Livre pensar é só pensar!

Para não desligar os neurônios

De que vale a vida sem sonhos?

SITIO 1A tão temida morte, porque inevitável, não é importante. É apenas uma passagem compulsória, imprevisível e irrevogável para o lado desconhecido do caminho e que consome inutilmente um tempo precioso que poderíamos investir do lado de cá, tornando a vida mais interessante, face aos desafios que nos impomos a enfrentar. Isto preenche a vida, isto nos dá massa crítica e espiritual para alimentar os dias, isto nos impede de “sentar no trono de um apartamento, com a boca  escancarada cheia de dentes, esperando a morte chegar“. Por ter sido sempre assim a minha vida, não poderia mudar, pois como o filosofou o escorpião, “não posso fugir à minha natureza”. Há cerca de três anos, assumi o desafio de transformar uma casa velha com um imenso quintal abandonado, em um esconderijo prazeroso. Ainda não cheguei aonde quero, mas ele já é um cantinho feliz e aconchegante. Mas já é quase um desafio vencido e o quixote que mora em mim não sossega. Eu quero mais, muito mais. Por isso, aos 69 anos, comprei dez hectares de terra semi-destruída pela predação histórica dos homens onde, por extrema sorte, sobrou uma nascente de água em meio a um resto de mata terciária. Encantou-me a possibilidade de resgatar este território judiado, torná-lo  ambientalmente recuperado e produtivo, com um laguinho em cujas margens farei uma casinha de pedra com varanda, para deitar-me em fins de tarde e banhar meu velho corpo em águas limpas e claras. Será como bater papo com Deus todas os dias…
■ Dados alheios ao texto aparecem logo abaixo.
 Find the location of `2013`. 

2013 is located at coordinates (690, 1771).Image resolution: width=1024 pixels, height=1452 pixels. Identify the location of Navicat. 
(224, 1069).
Loucura? Desperdício de dinheiro? Delírio de velho? Qual nada! De que valerão meus dias se ficar descansando na varanda do cantinho que já construí, pensando na pressão alta, no ácido úrico, na glicose e nos triglicérides? Pensando na morte? Não, amigos, este velho quixote assumiu mais um combate com (talvez) um novo moinho-de-vento. E se esse combate é risível para muitos, para mim significa permanecer na luta, no bom combate. E ladeado por meu fiel escudeiro Sancho (João um amigo de verdade) e o velho Renault como meu Rocinante, já iniciei a labuta…
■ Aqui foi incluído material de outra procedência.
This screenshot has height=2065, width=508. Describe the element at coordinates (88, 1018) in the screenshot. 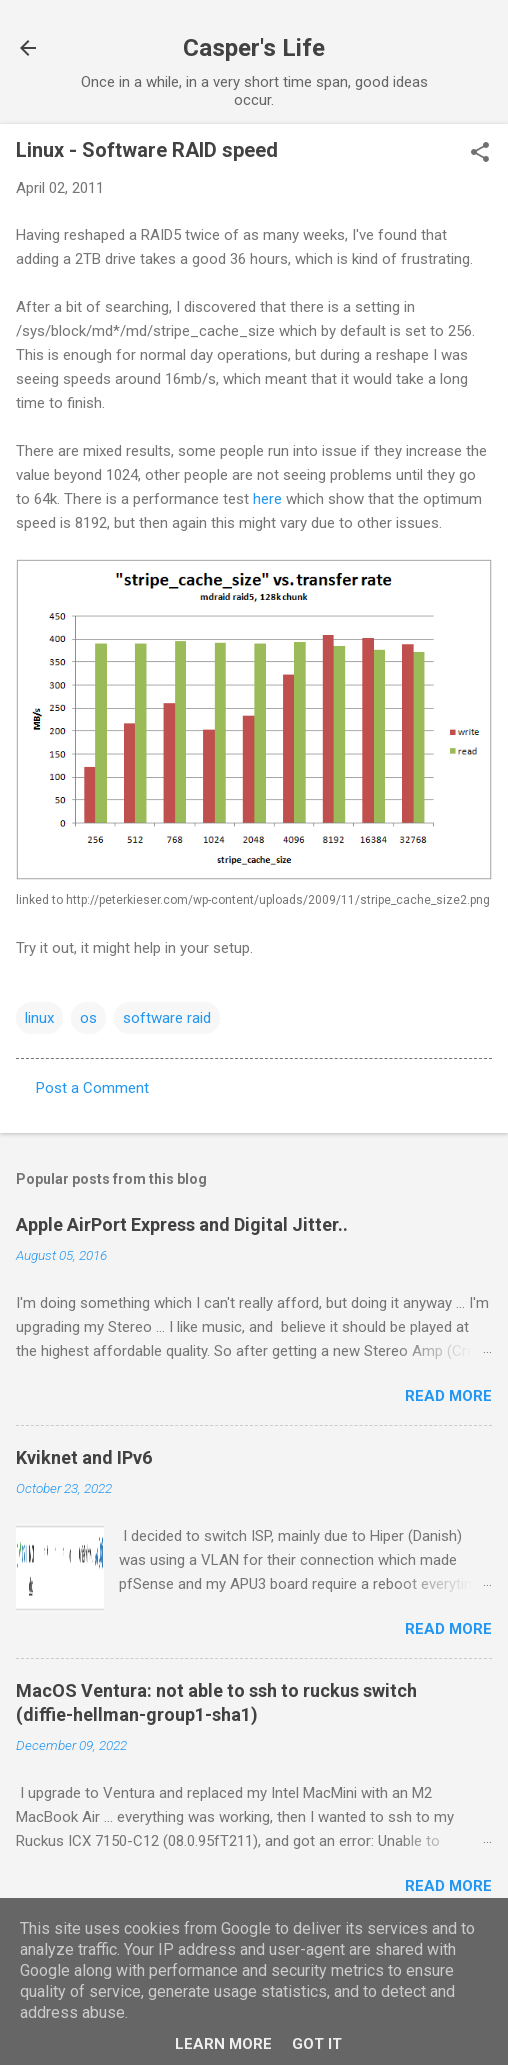

I see `os` at that location.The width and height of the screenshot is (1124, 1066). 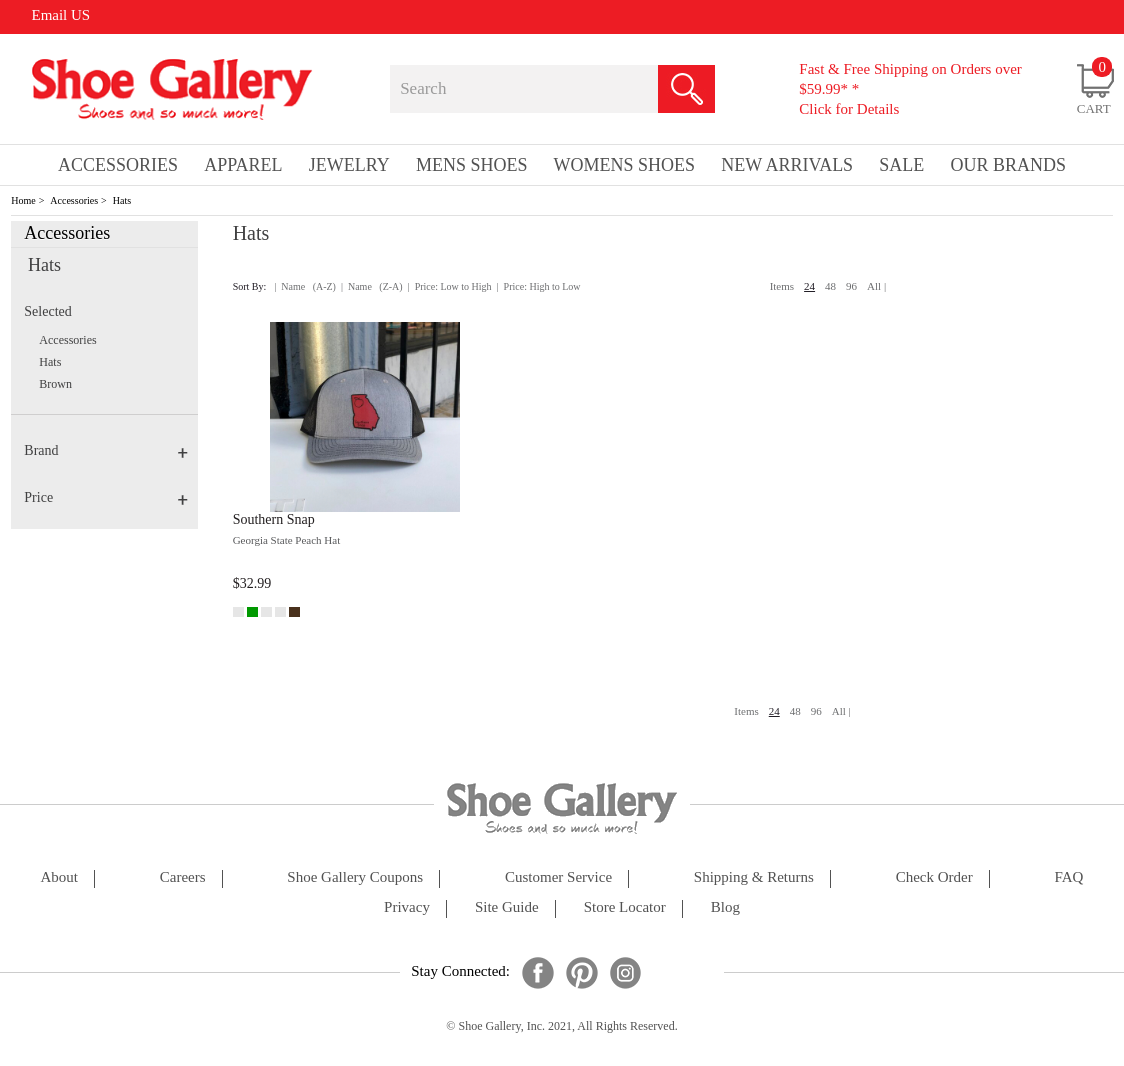 I want to click on Mens Shoes, so click(x=472, y=165).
Precisava de uma estrada interna e, embora fosse muito mais barato utilizar um trator, estou construindo-a à mão, minimizando o impacto ambiental. Nesta contrução, descobri um bacurizal nativo em formação, que só precisa de algum manejo para dar-me frutas saborosas (estava lá, só esperando cuidados para superar a judiação dos homens). A fonte ainda tem alguma vegetação terciária às margens, mas precisa de reforço arbóreo e já planejei plantar espécies regionais nas clareiras existentes. Uma outra área, sem vegetação alguma, está pedindo vida e lá vou formar um pomar, enquanto aproveito o espaço existente para colher milho, feijão e macaxeira (pois eu também gosto de comida boa).
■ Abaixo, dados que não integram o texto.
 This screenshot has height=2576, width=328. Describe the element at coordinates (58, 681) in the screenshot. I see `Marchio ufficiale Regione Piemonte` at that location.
E vejam vocês, como as idéias loucas ainda encontram adeptos: não bastando meu amigo João (que perde horas e dias planejando e trabalhando comigo), o cara que me vendeu a terra (e que já mora na cidade), me presenteou com 40 mudas de coqueiro para o pomar e 100 mudas de açaí para reforçar a mata ciliar da nascente… Talvez ele esteja sublimando, na minha loucura, o desejo que ele não poude realizar…

Talvez meu dinheiro não seja suficiente, talvez o corpo me falhe, mas terei dias fascinantes (embora trabalhosos) pela frente…

Como disse inicialmente, a morte não é importante. Ela parece ser tão importante “porque vivemos ajoelhados” diante dos nossos medos, receios e comodismos. E para resistir a vergar os joelhos, lembro-me sempre do inesquecível Che: “Sonha e serás livre de espírito… luta e serás livre na vida“.